The initiative appears to have as yet not commenced in case of Srinagar Smart City which was selected as such during 4/2017 under Smart City Mission- a Government of India Programme to mobilise ways & means through area-based and pan city development to provide a decent quality of life to its citizens.

The move to the extent of its successful installation and commissioning will certainly ease the energy requirements besides working as an allurement to others as solar power is by far the most promising energy and its only by product is cheap & clean electricity.

The solar panels work safely and do not increase any hazardous or toxic fumes, gas or waste nor produce any noise pollution as they do not contain moving parts unlike wire-medium over or under ground electricity arrangements. Normally one acre of solar panels produces about 352 MWs of electrical energy per year.

The actual production depends upon location irradiance. Pertinent to mention that according to Energy Statistics India Report 2022 (3/2022) Rajasthan was mentioned to have the highest potential of harnessing 1,42,310 MWs of solar energy in the country followed by Jammu & Kashmir as the second highest repository with potential to harness renewable solar energy of 1.11 lakh MWs.
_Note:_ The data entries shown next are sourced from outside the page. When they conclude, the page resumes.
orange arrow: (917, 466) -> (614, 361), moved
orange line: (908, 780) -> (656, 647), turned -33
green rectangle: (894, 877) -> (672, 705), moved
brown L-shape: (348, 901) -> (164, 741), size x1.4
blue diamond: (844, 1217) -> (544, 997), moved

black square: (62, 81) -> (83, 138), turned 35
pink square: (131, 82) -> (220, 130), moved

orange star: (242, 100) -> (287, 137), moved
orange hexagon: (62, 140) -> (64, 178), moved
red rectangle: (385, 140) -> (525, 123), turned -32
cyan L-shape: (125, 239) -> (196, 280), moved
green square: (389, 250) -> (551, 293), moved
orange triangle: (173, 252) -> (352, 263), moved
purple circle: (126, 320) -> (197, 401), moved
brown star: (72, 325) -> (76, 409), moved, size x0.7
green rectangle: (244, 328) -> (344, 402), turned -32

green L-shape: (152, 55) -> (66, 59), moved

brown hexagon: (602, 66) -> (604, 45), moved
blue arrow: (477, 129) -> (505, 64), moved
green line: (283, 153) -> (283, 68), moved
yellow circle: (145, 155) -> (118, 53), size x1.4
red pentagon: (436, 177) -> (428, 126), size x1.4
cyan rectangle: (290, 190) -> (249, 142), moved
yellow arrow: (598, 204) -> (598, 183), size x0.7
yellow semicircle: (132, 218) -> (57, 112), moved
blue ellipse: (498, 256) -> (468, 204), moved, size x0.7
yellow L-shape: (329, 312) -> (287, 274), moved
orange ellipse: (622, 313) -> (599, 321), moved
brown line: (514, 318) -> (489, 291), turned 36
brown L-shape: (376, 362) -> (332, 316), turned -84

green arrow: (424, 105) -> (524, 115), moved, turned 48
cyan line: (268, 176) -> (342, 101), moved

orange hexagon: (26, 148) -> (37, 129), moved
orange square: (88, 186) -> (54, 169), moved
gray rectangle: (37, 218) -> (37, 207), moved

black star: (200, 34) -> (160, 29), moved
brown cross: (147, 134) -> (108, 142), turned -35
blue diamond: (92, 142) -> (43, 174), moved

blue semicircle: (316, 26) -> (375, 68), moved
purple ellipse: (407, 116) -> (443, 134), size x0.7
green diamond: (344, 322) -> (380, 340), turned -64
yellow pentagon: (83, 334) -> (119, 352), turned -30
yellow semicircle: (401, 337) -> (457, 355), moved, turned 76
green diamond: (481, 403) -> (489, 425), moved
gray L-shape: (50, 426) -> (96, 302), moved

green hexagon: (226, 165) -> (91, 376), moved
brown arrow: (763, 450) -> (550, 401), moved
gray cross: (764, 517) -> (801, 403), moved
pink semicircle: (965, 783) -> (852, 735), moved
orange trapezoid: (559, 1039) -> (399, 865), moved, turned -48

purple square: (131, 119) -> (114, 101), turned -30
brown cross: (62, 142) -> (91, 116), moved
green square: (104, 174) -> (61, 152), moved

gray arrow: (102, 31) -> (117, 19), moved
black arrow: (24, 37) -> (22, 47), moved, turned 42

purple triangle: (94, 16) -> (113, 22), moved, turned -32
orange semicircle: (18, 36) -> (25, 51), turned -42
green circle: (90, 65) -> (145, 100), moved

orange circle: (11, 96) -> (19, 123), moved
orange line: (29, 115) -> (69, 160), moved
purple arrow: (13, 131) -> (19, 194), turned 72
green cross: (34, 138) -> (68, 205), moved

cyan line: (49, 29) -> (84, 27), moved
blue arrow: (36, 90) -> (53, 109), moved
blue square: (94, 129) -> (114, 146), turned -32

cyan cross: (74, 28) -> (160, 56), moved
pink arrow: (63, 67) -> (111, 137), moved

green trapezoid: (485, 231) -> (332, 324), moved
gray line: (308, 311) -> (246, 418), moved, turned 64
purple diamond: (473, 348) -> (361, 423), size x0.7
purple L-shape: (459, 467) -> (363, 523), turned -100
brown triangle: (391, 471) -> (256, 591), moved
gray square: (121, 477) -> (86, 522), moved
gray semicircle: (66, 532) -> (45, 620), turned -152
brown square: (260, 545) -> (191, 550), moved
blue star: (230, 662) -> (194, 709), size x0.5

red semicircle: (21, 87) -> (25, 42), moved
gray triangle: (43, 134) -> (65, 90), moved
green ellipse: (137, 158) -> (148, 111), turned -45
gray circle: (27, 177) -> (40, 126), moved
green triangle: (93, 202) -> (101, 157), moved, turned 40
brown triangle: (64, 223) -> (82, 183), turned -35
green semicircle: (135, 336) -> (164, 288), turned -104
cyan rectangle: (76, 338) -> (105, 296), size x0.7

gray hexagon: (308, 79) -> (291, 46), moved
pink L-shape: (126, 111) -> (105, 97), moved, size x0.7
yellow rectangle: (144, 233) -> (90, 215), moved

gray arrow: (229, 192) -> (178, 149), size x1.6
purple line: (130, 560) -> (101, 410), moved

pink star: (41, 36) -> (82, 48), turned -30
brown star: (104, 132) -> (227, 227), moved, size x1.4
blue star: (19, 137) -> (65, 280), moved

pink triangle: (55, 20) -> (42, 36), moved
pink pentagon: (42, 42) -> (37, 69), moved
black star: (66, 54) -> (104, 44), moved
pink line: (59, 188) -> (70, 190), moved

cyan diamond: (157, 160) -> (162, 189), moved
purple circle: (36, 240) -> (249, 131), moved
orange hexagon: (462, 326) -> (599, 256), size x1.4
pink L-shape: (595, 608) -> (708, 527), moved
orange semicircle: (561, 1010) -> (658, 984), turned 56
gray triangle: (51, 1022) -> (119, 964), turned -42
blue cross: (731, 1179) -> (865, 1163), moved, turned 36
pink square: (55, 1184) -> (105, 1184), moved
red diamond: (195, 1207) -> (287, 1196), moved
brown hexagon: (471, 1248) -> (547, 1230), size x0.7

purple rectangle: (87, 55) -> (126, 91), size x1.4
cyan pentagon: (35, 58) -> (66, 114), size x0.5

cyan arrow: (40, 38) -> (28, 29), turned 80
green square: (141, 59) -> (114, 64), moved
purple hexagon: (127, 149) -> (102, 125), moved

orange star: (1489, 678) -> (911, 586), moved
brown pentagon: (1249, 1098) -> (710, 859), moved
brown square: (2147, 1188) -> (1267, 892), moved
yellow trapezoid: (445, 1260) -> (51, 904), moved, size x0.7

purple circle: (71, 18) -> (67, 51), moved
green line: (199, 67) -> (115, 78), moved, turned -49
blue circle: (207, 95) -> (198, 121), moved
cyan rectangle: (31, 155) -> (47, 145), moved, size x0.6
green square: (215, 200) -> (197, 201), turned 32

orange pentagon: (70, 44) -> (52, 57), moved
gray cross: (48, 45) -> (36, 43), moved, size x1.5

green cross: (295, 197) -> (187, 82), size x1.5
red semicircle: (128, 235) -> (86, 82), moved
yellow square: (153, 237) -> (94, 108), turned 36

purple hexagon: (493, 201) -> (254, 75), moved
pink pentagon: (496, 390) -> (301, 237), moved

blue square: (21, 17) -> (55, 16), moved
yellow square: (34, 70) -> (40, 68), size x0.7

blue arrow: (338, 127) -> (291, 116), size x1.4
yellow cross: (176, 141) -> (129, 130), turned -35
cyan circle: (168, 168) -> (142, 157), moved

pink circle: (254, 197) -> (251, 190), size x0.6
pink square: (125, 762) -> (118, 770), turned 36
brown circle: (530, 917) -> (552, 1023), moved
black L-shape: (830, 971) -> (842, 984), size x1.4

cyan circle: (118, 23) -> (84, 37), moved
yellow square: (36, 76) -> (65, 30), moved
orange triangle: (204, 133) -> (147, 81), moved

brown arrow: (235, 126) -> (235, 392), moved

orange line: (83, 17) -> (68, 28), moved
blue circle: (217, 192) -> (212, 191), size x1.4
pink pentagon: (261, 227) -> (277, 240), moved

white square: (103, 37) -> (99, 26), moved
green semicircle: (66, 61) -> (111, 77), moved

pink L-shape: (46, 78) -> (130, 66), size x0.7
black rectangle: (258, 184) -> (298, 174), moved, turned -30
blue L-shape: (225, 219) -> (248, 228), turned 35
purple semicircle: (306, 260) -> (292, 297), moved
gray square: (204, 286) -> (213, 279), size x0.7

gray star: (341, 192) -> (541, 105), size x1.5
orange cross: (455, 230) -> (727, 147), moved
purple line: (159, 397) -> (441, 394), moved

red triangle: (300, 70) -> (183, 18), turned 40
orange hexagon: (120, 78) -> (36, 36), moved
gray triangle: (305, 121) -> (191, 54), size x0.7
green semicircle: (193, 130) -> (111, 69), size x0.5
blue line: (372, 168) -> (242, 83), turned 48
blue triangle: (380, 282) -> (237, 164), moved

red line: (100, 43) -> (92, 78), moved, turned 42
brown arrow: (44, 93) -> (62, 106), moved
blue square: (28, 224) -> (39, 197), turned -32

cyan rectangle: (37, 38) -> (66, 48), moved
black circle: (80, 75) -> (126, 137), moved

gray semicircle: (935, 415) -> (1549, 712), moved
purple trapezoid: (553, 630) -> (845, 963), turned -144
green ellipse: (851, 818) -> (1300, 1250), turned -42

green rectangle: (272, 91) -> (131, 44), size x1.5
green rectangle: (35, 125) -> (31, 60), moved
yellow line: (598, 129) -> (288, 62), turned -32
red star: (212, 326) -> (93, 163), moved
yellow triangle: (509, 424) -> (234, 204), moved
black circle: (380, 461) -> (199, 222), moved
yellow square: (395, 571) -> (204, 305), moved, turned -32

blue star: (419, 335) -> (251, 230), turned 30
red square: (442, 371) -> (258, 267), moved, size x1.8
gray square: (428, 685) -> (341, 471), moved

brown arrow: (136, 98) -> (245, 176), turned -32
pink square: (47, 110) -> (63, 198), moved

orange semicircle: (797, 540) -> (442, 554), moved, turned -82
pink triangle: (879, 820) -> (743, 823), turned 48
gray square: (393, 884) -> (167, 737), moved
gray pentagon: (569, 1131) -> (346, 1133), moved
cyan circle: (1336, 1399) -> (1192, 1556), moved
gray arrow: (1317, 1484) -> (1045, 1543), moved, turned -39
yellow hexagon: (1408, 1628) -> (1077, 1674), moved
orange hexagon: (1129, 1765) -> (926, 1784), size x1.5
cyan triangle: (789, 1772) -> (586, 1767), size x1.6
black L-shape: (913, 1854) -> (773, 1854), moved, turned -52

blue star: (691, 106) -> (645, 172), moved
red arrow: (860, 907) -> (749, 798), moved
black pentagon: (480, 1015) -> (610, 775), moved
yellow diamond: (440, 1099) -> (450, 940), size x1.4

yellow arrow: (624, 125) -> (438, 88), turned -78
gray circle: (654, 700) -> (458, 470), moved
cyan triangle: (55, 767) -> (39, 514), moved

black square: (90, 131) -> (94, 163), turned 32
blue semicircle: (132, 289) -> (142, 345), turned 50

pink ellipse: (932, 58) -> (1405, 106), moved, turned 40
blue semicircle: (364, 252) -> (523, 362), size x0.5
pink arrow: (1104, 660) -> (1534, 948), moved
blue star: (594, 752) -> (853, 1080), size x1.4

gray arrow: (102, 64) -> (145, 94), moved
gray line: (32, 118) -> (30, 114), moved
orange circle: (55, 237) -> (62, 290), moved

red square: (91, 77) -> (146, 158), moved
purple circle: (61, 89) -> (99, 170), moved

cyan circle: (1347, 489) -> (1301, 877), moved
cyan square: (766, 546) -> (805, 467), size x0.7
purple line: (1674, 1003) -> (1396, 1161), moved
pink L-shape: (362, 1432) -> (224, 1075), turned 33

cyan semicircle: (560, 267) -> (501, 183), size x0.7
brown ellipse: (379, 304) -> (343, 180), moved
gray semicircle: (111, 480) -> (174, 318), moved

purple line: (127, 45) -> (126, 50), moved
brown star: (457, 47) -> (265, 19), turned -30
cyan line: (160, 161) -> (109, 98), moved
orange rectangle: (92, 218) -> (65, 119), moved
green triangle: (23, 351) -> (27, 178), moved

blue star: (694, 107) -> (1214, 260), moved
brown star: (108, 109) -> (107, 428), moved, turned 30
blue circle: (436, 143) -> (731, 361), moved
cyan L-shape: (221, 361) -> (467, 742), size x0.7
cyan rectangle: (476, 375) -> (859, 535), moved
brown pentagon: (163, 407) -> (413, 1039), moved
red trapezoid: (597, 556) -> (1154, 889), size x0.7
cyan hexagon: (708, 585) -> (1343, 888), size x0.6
The report, however, disclosed that vis-à-vis this great strength only 20.73 MWs of installed capacity were generated in Jammu & Kashmir.

With its inevitable adaptation harnessing of solar energy for replenishing the growing demand for energy shall be economical in the long run.

Renewable energy has started playing an increasingly vital role for guaranteeing perpetual supply, reducing consumption of fossil fuels, dependence on exhaustible sources and expenditure on import of oil.

Being cheap and safer investment at individual, corporate and the government level it can help reduce global emission levels by pursuing low carbon development path, reduce electricity bills, make value addition to homes, houses and buildings, ensure regularity and punctuality in supply etc.

Earlier too Jammu & Kashmir was reported to have a potential of producing between 20,000MWs and 30,000MWs of hydro power that may be enough for its needs, and would spare for other states. But the potential harnessed so far is not much satisfactory as J&K still continues to borrow from the central power grid.

These borrowings are also too short to suffice the peak demand in winter. However, with good indicators of the earth and now the sun offering un-jammable & free 24x 7 source of energy it is prayed and expected that strenuous and diligent efforts may be made to better the performance on all the fronts especially on renewable sources of energy now to transform Jammu & Kashmir from poor into a ‘power state’ for a secure and sustainable future.

The author is a former Sr. Audit Officer and Consultant in the A.G’s Office Srinagar.

Disclaimer: The views and opinions expressed in this article are the personal opinions of the author.

The facts, analysis, assumptions and perspective appearing in the article do not reflect the views of GK.